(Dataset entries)
□ □ □ □
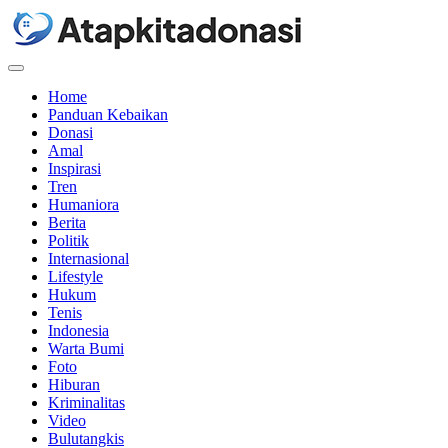
Menu
Home
Panduan Kebaikan
Donasi
Amal
Inspirasi
Tren
Humaniora
Berita
Politik
Internasional
Lifestyle
Hukum
Tenis
Indonesia
Warta Bumi
Foto
Hiburan
Kriminalitas
Video
Bulutangkis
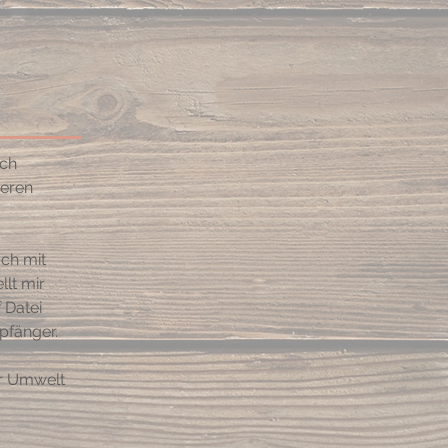
ich
heren
uch mit
llt mir
 Datei
pfänger.
r Umwelt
□ □ □ □
Only the text of the entries belongs in the answer, copied exactly; the pictures stay out.

* _Answer to the exercise_:
Menu
Home
Panduan Kebaikan
Donasi
Amal
Inspirasi
Tren
Humaniora
Berita
Politik
Internasional
Lifestyle
Hukum
Tenis
Indonesia
Warta Bumi
Foto
Hiburan
Kriminalitas
Video
Bulutangkis
ich
heren
uch mit
llt mir
 Datei
pfänger.
r Umwelt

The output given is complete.